===== Material for the task =====

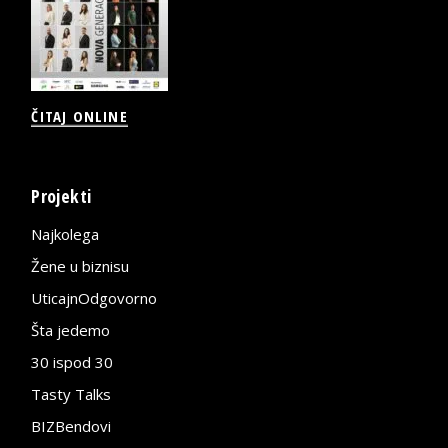
ČITAJ ONLINE
Projekti
Najkolega
Žene u biznisu
UticajnOdgovorno
Šta jedemo
30 ispod 30
Tasty Talks
BIZBendovi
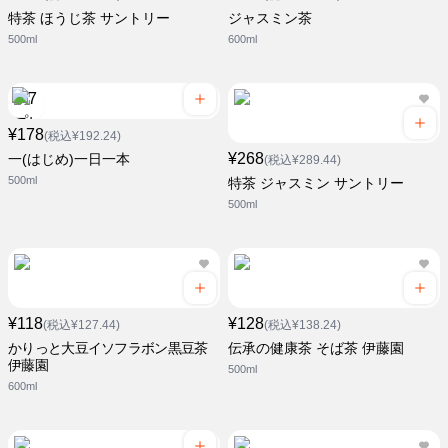
特茶 ほうじ茶 サントリー
ジャスミン茶
500ml
600ml
¥178
(税込¥192.24)
¥268
一(はじめ)一日一本
(税込¥289.44)
500ml
特茶 ジャスミン サントリー
500ml
¥118
¥128
(税込¥127.44)
(税込¥138.24)
かりっと大豆イソフラボン黒豆茶
伝承の健康茶 そば茶 伊藤園
伊藤園
500ml
600ml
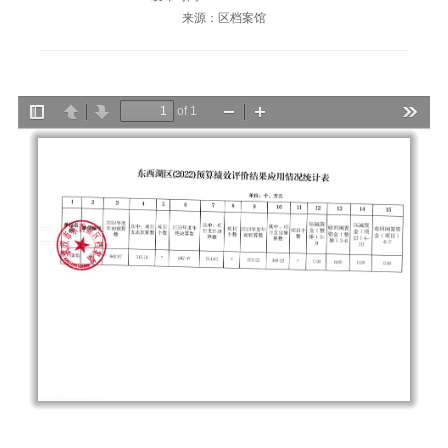
来源：区档案馆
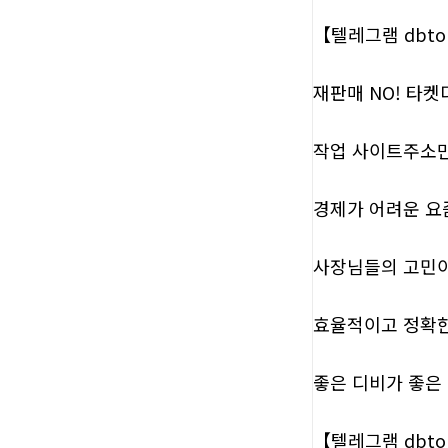
【텔레그램 dbton
재판매 NO! 타켓디
작업 사이트주소만 
경제가 어려운 요
사장님들의 고민
효율적이고 정확한
​좋은 디비가 좋은
【텔레그램 dbt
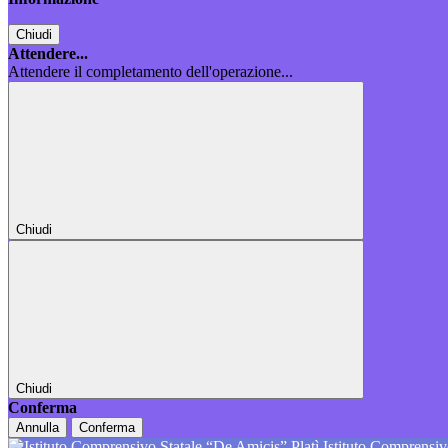
Chiudi
Attendere...
Attendere il completamento dell'operazione...
Chiudi
Chiudi
Conferma
Annulla
Conferma
Istituto Comprensiv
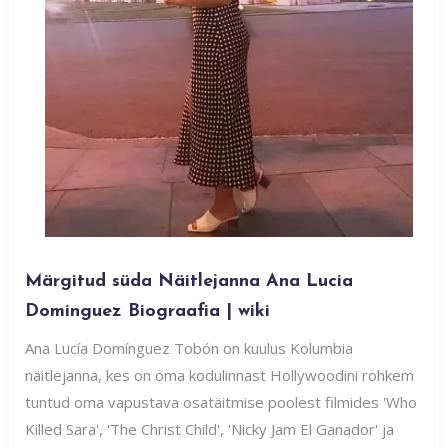
Märgitud süda Näitlejanna Ana Lucia
Dominguez Biograafia | wiki
Ana Lucía Domínguez Tobón on kuulus Kolumbia
näitlejanna, kes on oma kodulinnast Hollywoodini rohkem
tuntud oma vapustava osatäitmise poolest filmides 'Who
Killed Sara', 'The Christ Child', 'Nicky Jam El Ganador' ja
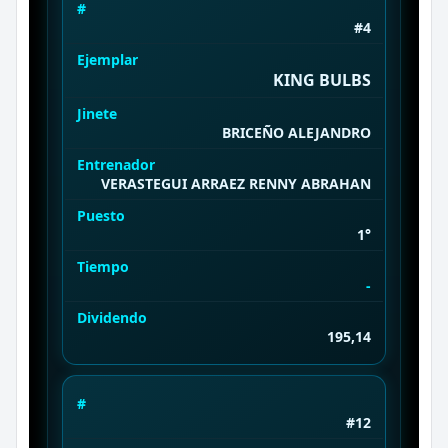
#
#4
Ejemplar
KING BULBS
Jinete
BRICEÑO ALEJANDRO
Entrenador
VERASTEGUI ARRAEZ RENNY ABRAHAN
Puesto
1°
Tiempo
-
Dividendo
195,14
#
#12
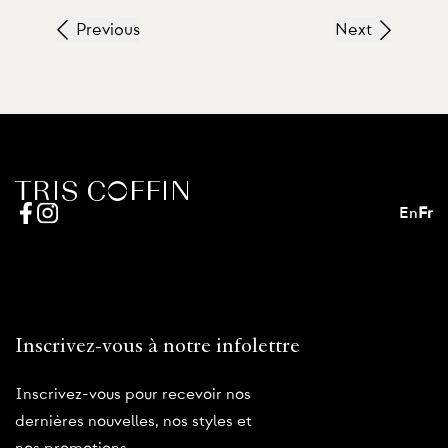
Previous
Next
En
Fr
Inscrivez-vous à notre infolettre
Inscrivez-vous pour recevoir nos
dernières nouvelles, nos styles et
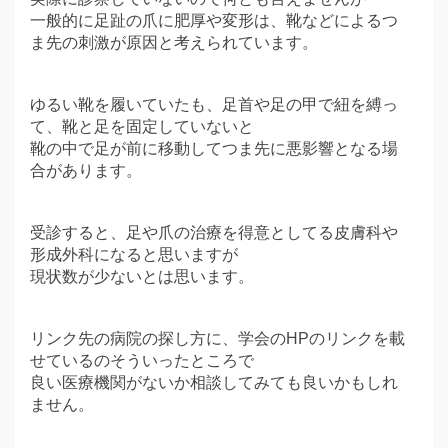
一般的に足趾の爪に肥厚や変形は、靴などによるつ
ま先の刺激が原因と考えられています。
ゆるい靴を履いていたも、足首や足の甲で紐を縛っ
て、靴と足を固定していないと
靴の中で足が前に移動してつま先に悪影響となる場
合があります。
受診すると、足や爪の治療を得意としてる皮膚科や
形成外科になると思いますが
現状数が少ないとは思います。
リンク先の病院の探し方に、学会のHPのリンクを載
せているのそういったところで
良い医療機関がないか相談してみても良いかもしれ
ません。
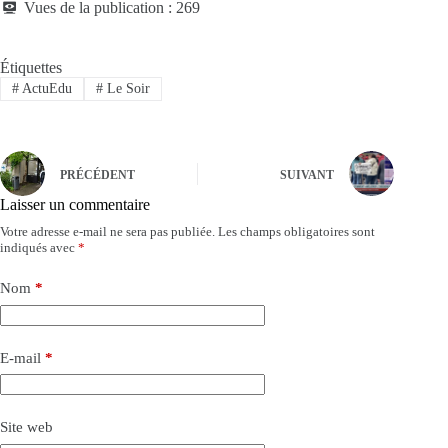
Vues de la publication :
269
Étiquettes
#
ActuEdu
#
Le Soir
PRÉCÉDENT
SUIVANT
Laisser un commentaire
Votre adresse e-mail ne sera pas publiée.
Les champs obligatoires sont
indiqués avec
*
Nom
*
E-mail
*
Site web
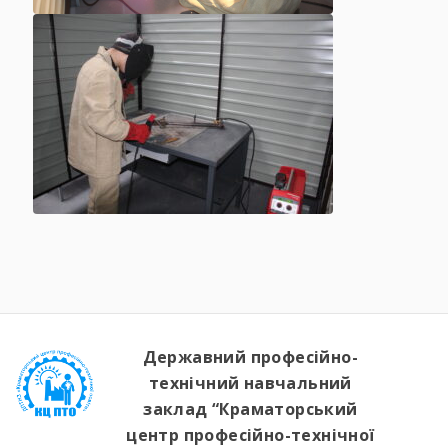
Державний професійно-
технічний навчальний
заклад “Краматорський
центр професійно-технічної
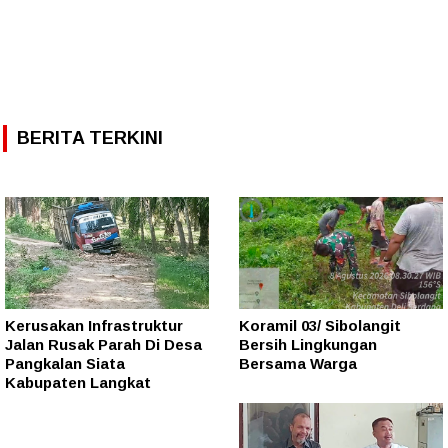
BERITA TERKINI
Kerusakan Infrastruktur
Koramil 03/ Sibolangit
Jalan Rusak Parah Di Desa
Bersih Lingkungan
Pangkalan Siata
Bersama Warga
Kabupaten Langkat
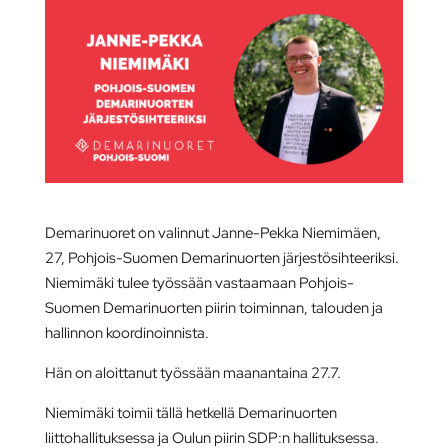
D
emarinuoret on valinnut Janne-Pekka Niemimäen,
27, Pohjois-Suomen Demarinuorten järjestösihteeriksi.
Niemimäki tulee työssään vastaamaan Pohjois-
Suomen Demarinuorten piirin toiminnan, talouden ja
hallinnon koordinoinnista.
Hän on aloittanut työssään maanantaina 27.7.
Niemimäki toimii tällä hetkellä Demarinuorten
liittohallituksessa ja Oulun piirin SDP:n hallituksessa.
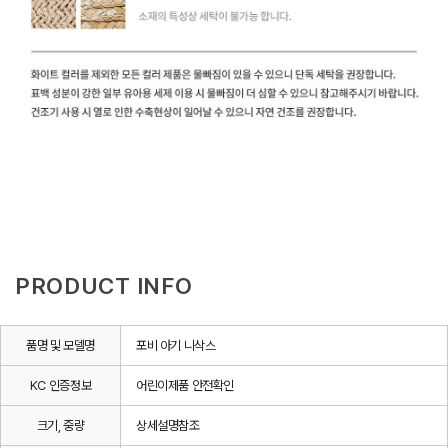
PRODUCT INFO
품명 및 모델명
포비 아기 니삭스
KC 인증정보
어린이제품 안전확인
크기, 중량
상세설명참조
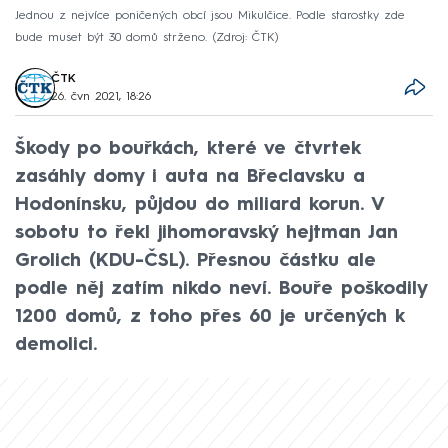
Jednou z nejvíce poničených obcí jsou Mikulčice. Podle starostky zde
bude muset být 30 domů strženo.
Zdroj: ČTK
ČTK
26. čvn 2021, 18:26
Škody po bouřkách, které ve čtvrtek
zasáhly domy i auta na Břeclavsku a
Hodonínsku, půjdou do miliard korun. V
sobotu to řekl jihomoravský hejtman Jan
Grolich (KDU-ČSL). Přesnou částku ale
podle něj zatím nikdo neví. Bouře poškodily
1200 domů, z toho přes 60 je určených k
demolici.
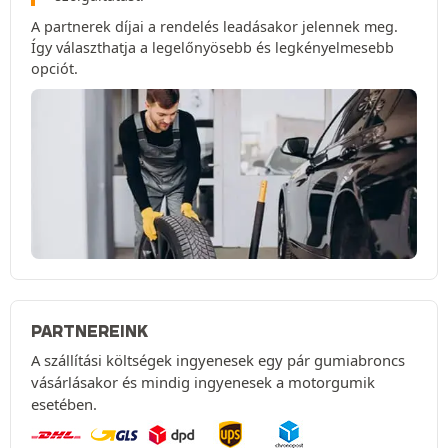
A partnerek díjai a rendelés leadásakor jelennek meg.
Így választhatja a legelőnyösebb és legkényelmesebb
opciót.
PARTNEREINK
A szállítási költségek ingyenesek egy pár gumiabroncs
vásárlásakor és mindig ingyenesek a motorgumik
esetében.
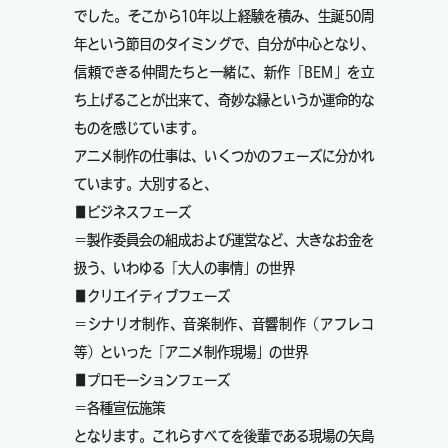
でした。そこから10年以上経験を積み、生誕50周
年という節目のタイミングで、自分が中心となり、
信頼できる仲間たちと一緒に、新作「BEM」を立
ち上げることが出来て、奇妙な縁というか運命的な
ものを感じています。
アニメ制作の仕事は、いくつかのフェーズに分かれ
ています。大別すると、
■ビジネスフェーズ
＝製作委員会の組成および運営など、大きなお金を
扱う、いわゆる「大人の事情」の世界
■クリエイティブフェーズ
＝シナリオ制作、音楽制作、音響制作（アフレコ
等）といった「アニメ制作現場」の世界
■プロモーションフェーズ
＝各種宣伝施策
となります。これらすべてを後輩である現場の矢島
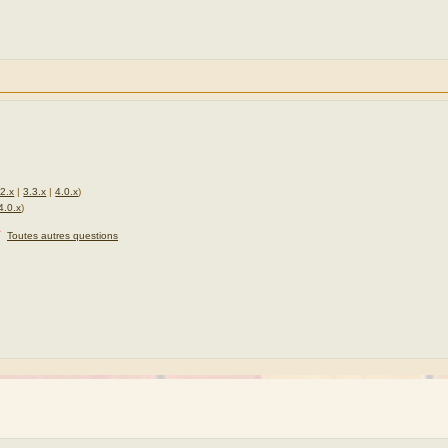
.2.x
|
3.3.x
|
4.0.x
)
4.0.x
)
★
Toutes autres questions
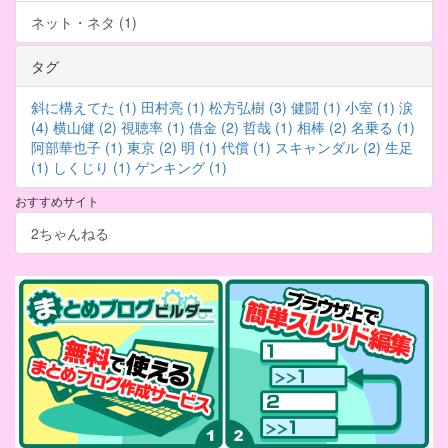
ネット・ネタ (1)
タグ
斜に構えてた (1)
田村亮 (1)
松方弘樹 (3)
健闘 (1)
小室 (1)
涙
(4)
横山健 (2)
視聴率 (1)
借金 (2)
哲哉 (1)
相棒 (2)
名乗る (1)
阿部華也子 (1)
東京 (2)
明 (1)
代償 (1)
スキャンダル (2)
生足
(1)
しくじり (1)
ゲンキング (1)
おすすめサイト
2ちゃんねる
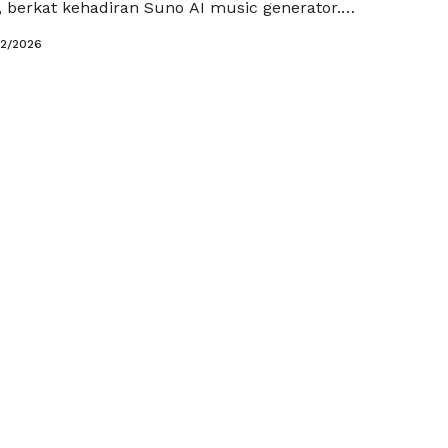
, berkat kehadiran Suno AI music generator.
om menyoroti bagaimana teknologi ini membuka
02/2026
 bagi pemula, kreator konten, hingga pelaku industri
k menghasilkan musik original tanpa harus
ori musik atau bermain …
Baca Selengkapnya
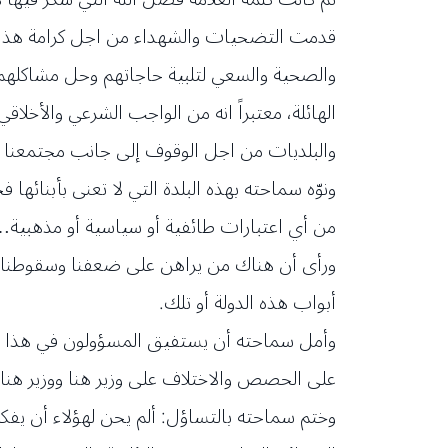
قدمت التضحيات والشهداء من اجل كرامة هذا الو
والصحية والسعي لتلبية حاجاتهم وحل مشاكلهم ق
الهائلة، معتبراً انه من الواجب الشرعي والأخلا
والبلديات من اجل الوقوف إلى جانب مجتمعنا ومسا
ونوّه سماحته بهذه البلدة التي لا تعنى بأبنائ
من أي اعتبارات طائفية أو سياسية أو مذهبية
ورأى أن هناك من يراهن على ضعفنا وسقوطنا ا
أبواب هذه الدولة أو تلك.
وأمل سماحته أن يستفيق المسؤولون في هذا البل
على الحصص والاختلاف على وزير هنا ووزير هناك
وختم سماحته بالتساؤل: ألم يحن لهؤلاء أن يف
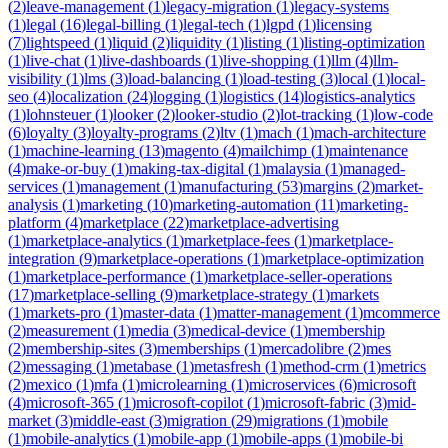
(
2
)
leave-management
(
1
)
legacy-migration
(
1
)
legacy-systems
(
1
)
legal
(
16
)
legal-billing
(
1
)
legal-tech
(
1
)
lgpd
(
1
)
licensing
(
7
)
lightspeed
(
1
)
liquid
(
2
)
liquidity
(
1
)
listing
(
1
)
listing-optimization
(
1
)
live-chat
(
1
)
live-dashboards
(
1
)
live-shopping
(
1
)
llm
(
4
)
llm-
visibility
(
1
)
lms
(
3
)
load-balancing
(
1
)
load-testing
(
3
)
local
(
1
)
local-
seo
(
4
)
localization
(
24
)
logging
(
1
)
logistics
(
14
)
logistics-analytics
(
1
)
lohnsteuer
(
1
)
looker
(
2
)
looker-studio
(
2
)
lot-tracking
(
1
)
low-code
(
6
)
loyalty
(
3
)
loyalty-programs
(
2
)
ltv
(
1
)
mach
(
1
)
mach-architecture
(
1
)
machine-learning
(
13
)
magento
(
4
)
mailchimp
(
1
)
maintenance
(
4
)
make-or-buy
(
1
)
making-tax-digital
(
1
)
malaysia
(
1
)
managed-
services
(
1
)
management
(
1
)
manufacturing
(
53
)
margins
(
2
)
market-
analysis
(
1
)
marketing
(
10
)
marketing-automation
(
11
)
marketing-
platform
(
4
)
marketplace
(
22
)
marketplace-advertising
(
1
)
marketplace-analytics
(
1
)
marketplace-fees
(
1
)
marketplace-
integration
(
9
)
marketplace-operations
(
1
)
marketplace-optimization
(
1
)
marketplace-performance
(
1
)
marketplace-seller-operations
(
17
)
marketplace-selling
(
9
)
marketplace-strategy
(
1
)
markets
(
1
)
markets-pro
(
1
)
master-data
(
1
)
matter-management
(
1
)
mcommerce
(
2
)
measurement
(
1
)
media
(
3
)
medical-device
(
1
)
membership
(
2
)
membership-sites
(
3
)
memberships
(
1
)
mercadolibre
(
2
)
mes
(
2
)
messaging
(
1
)
metabase
(
1
)
metasfresh
(
1
)
method-crm
(
1
)
metrics
(
2
)
mexico
(
1
)
mfa
(
1
)
microlearning
(
1
)
microservices
(
6
)
microsoft
(
4
)
microsoft-365
(
1
)
microsoft-copilot
(
1
)
microsoft-fabric
(
3
)
mid-
market
(
3
)
middle-east
(
3
)
migration
(
29
)
migrations
(
1
)
mobile
(
1
)
mobile-analytics
(
1
)
mobile-app
(
1
)
mobile-apps
(
1
)
mobile-bi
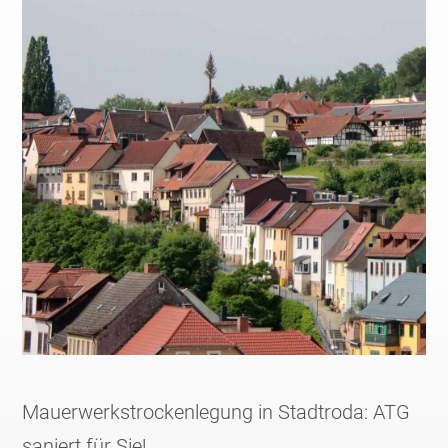
Mauerwerkstrockenlegung in Stadtroda: ATG
saniert für Sie!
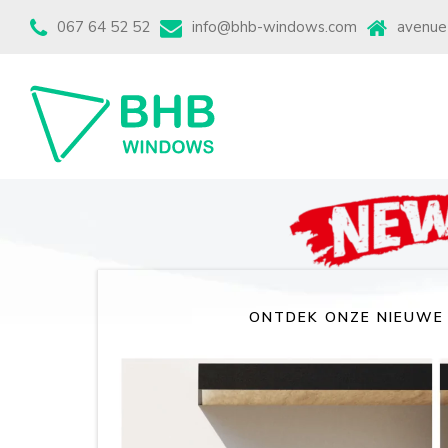
067 64 52 52
info@bhb-windows.com
avenue
ONTDEK ONZE NIEUWE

=====

Your answer should be the lines above from the one that contains "legacy-systems" through the last, set down exactly, with the pictures removed.

legacy-systems
(
1
)
legal
(
16
)
legal-billing
(
1
)
legal-tech
(
1
)
lgpd
(
1
)
licensing
(
7
)
lightspeed
(
1
)
liquid
(
2
)
liquidity
(
1
)
listing
(
1
)
listing-optimization
(
1
)
live-chat
(
1
)
live-dashboards
(
1
)
live-shopping
(
1
)
llm
(
4
)
llm-
visibility
(
1
)
lms
(
3
)
load-balancing
(
1
)
load-testing
(
3
)
local
(
1
)
local-
seo
(
4
)
localization
(
24
)
logging
(
1
)
logistics
(
14
)
logistics-analytics
(
1
)
lohnsteuer
(
1
)
looker
(
2
)
looker-studio
(
2
)
lot-tracking
(
1
)
low-code
(
6
)
loyalty
(
3
)
loyalty-programs
(
2
)
ltv
(
1
)
mach
(
1
)
mach-architecture
(
1
)
machine-learning
(
13
)
magento
(
4
)
mailchimp
(
1
)
maintenance
(
4
)
make-or-buy
(
1
)
making-tax-digital
(
1
)
malaysia
(
1
)
managed-
services
(
1
)
management
(
1
)
manufacturing
(
53
)
margins
(
2
)
market-
analysis
(
1
)
marketing
(
10
)
marketing-automation
(
11
)
marketing-
platform
(
4
)
marketplace
(
22
)
marketplace-advertising
(
1
)
marketplace-analytics
(
1
)
marketplace-fees
(
1
)
marketplace-
integration
(
9
)
marketplace-operations
(
1
)
marketplace-optimization
(
1
)
marketplace-performance
(
1
)
marketplace-seller-operations
(
17
)
marketplace-selling
(
9
)
marketplace-strategy
(
1
)
markets
(
1
)
markets-pro
(
1
)
master-data
(
1
)
matter-management
(
1
)
mcommerce
(
2
)
measurement
(
1
)
media
(
3
)
medical-device
(
1
)
membership
(
2
)
membership-sites
(
3
)
memberships
(
1
)
mercadolibre
(
2
)
mes
(
2
)
messaging
(
1
)
metabase
(
1
)
metasfresh
(
1
)
method-crm
(
1
)
metrics
(
2
)
mexico
(
1
)
mfa
(
1
)
microlearning
(
1
)
microservices
(
6
)
microsoft
(
4
)
microsoft-365
(
1
)
microsoft-copilot
(
1
)
microsoft-fabric
(
3
)
mid-
market
(
3
)
middle-east
(
3
)
migration
(
29
)
migrations
(
1
)
mobile
(
1
)
mobile-analytics
(
1
)
mobile-app
(
1
)
mobile-apps
(
1
)
mobile-bi
Mauerwerkstrockenlegung in Stadtroda: ATG
saniert für Sie!
067 64 52 52
info@bhb-windows.com
avenue
ONTDEK ONZE NIEUWE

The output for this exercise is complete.